Mom frowned, tense. “I'm not sure. I guess we could detach the trailer and leave it somewhere; eventually he'd starve. We could get some sasquatch poison from Walmart and put it in some food . . . slip it through the window?”

We were all silent, contemplating the possibility of death by poisoning or starvation. Only the sasquatch howled and howled. The sound was chilling.

“Oliver, sweetie, would you like to decide what we do?” Mom asked gently. (Her frown softened into something tender and tentative as she looked at him.) “You're the one who has the most reason to hate sasquatches. But I know it's a big responsibility, so you don't have to decide if you don't want to.”

We all looked at Oliver, who unfolded his hands and rubbed at his scar. In the movies, I thought, this would be the big revenge scene. A sasquatch life was in his hands!

Oliver seemed to be arguing with himself. I thought
he wasn't going to say anything at all, but then he finally looked up at us.

“I think we should wait,” he said. “And sell him when we can.”
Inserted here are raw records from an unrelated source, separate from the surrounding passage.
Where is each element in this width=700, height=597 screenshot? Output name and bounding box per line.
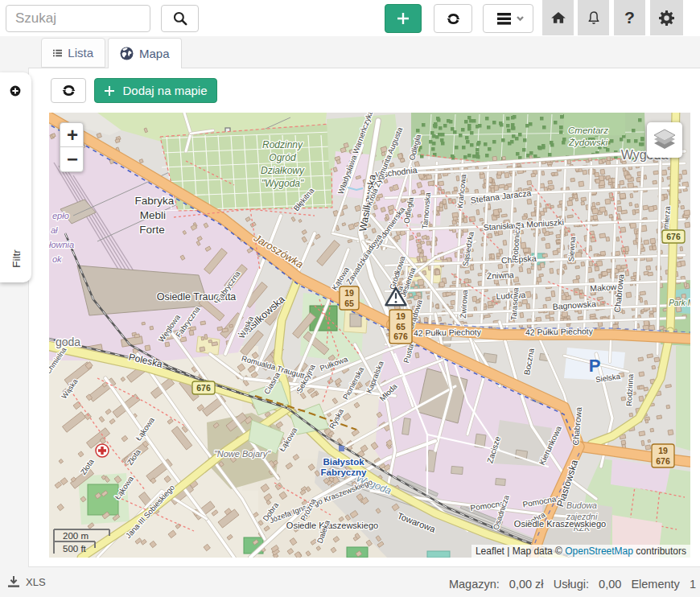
svg-text:Park M: Park M [669,298,690,307]
svg-text:Cmentarz: Cmentarz [568,126,608,135]
svg-text:676: 676 [666,232,681,241]
svg-text:Fabryka: Fabryka [135,195,175,207]
svg-text:goda: goda [56,336,80,348]
svg-text:676: 676 [656,456,670,466]
svg-text:200 m: 200 m [63,531,89,541]
svg-text:Żniwna: Żniwna [487,270,515,281]
svg-text:42 Pułku Piechoty: 42 Pułku Piechoty [525,326,594,336]
svg-text:Rodzinny: Rodzinny [262,139,303,150]
svg-text:epło: epło [52,211,69,220]
svg-text:"Nowe Bojary": "Nowe Bojary" [214,449,271,459]
svg-text:Osiedle Kraszewskiego: Osiedle Kraszewskiego [514,519,606,529]
svg-text:łownia: łownia [49,240,74,249]
svg-text:Białystok: Białystok [323,457,364,467]
svg-text:19: 19 [344,288,354,298]
svg-text:Osiedle Kraszewskiego: Osiedle Kraszewskiego [286,521,378,530]
svg-text:19: 19 [658,446,668,455]
svg-text:ał: ał [51,225,58,235]
svg-text:Forte: Forte [139,224,165,236]
svg-text:ok: ok [52,254,62,264]
svg-text:"Wygoda": "Wygoda" [261,178,304,189]
svg-text:Mebli: Mebli [140,209,166,221]
svg-text:65: 65 [396,322,406,331]
svg-text:676: 676 [393,331,408,341]
svg-text:Fabryczny: Fabryczny [321,467,367,477]
svg-text:Działkowy: Działkowy [261,165,305,176]
svg-text:500 ft: 500 ft [63,544,87,554]
svg-text:42 Pułku Piechoty: 42 Pułku Piechoty [414,327,482,337]
svg-text:Budowa: Budowa [566,500,597,510]
svg-text:Rodzinna: Rodzinna [624,373,635,406]
svg-text:Ogród: Ogród [269,152,296,163]
svg-text:Żydowski: Żydowski [568,138,607,147]
svg-text:P: P [589,356,601,376]
svg-text:65: 65 [344,298,354,308]
svg-text:Siewna: Siewna [566,236,577,262]
svg-text:19: 19 [396,311,406,321]
svg-text:676: 676 [196,383,211,393]
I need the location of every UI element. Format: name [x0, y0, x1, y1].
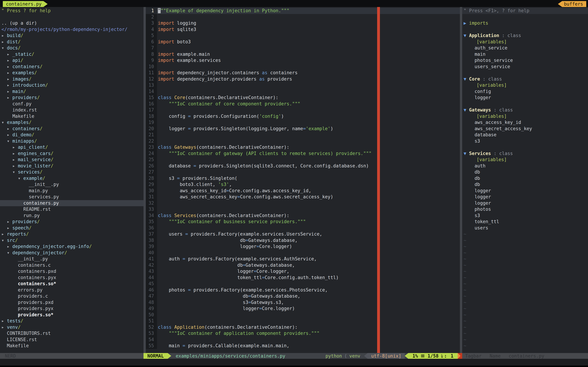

I couldn't believe my ears. “But your parents!” I blurted out before I could stop myself. Not to mention the danger we all felt.

Oliver looked down at his hands, embarrassed and uncomfortable under the glare of our attention. “It's not what my mom would want,” he said. “Anyway, Gracie, I don't think I have the heart to kill him. Do you?”

I was searching for an answer, wondering whether I
did
have the heart and thinking that I probably did, when Sam interrupted. “I think we should call him Daisy,” he said.

“But he's a
he
, Sam,” Millie said, fighting a sudden nervous smile.

“Actually,” Dad said, stepping in through the side door, “he's a she. A nursing mother by the looks of it.”

Suddenly the fragile howl from the bushes of the parking lot, the search for food in the trailer, made sense. She must have been trying to feed her babies. (What will her babies do without her, I wonder. Also, do I feel sorry for her? Also, how am I supposed to
feel sorry for a creature who'd probably like to eat my face off?)

“I think she's cute,” Sam said, swiveling on Millie's lap and looking like he'd made up his mind not to be afraid.

“You haven't even seen her,” Millie said.

“I still think we should consider leaving her locked in the trailer somewhere,” I suggested.

Mom opened her arms, and Sam crawled from Millie's lap into hers. “You have a big heart, my little Mouse,” Mom said.

“So does Oliver,” Millie said, which made Oliver blush.

Nobody said
I
have a big heart.

*  *  *

So here we are, driving through Tennessee. We seem to be collecting misfits—first Oliver, and now a bloodthirsty monster called Daisy who could potentially escape and eat us all (even though Dad says that's not going to happen). Out of the frying pan, into the fryer, hardy-har.

Sam just climbed into my bunk and let out a huge fart and then disappeared. Boys are a species all to themselves. Closing this journal and going to make a bomb shelter out of my covers. Good night.

October 31st

I think Cliffden is an
October town, though I said this to Millie last night and she looked at me like I might infect her with a rare and deadly form of insanity. Still, our town was at its best when the leaves turned colors and the orange glow of jack-o'-lanterns made beacons along the porches so that you could find your way home by candlelight on Halloween. All those nights I spent trick-or-treating, I always thought that it would go on once a year, every year, forever. Isn't it weird how things seem endless until they suddenly end?

We're on day twenty-four of our journey (it feels so much longer than that!), somewhere in Arkansas, according to Sam the Mouse. Or, in his words, “We're close to the squiggly line.” The smiling man, a.k.a. the evil
clown, a.k.a. the black hole, is following steadily behind us, up among the other clouds but always distinct—not getting too close, but also never far.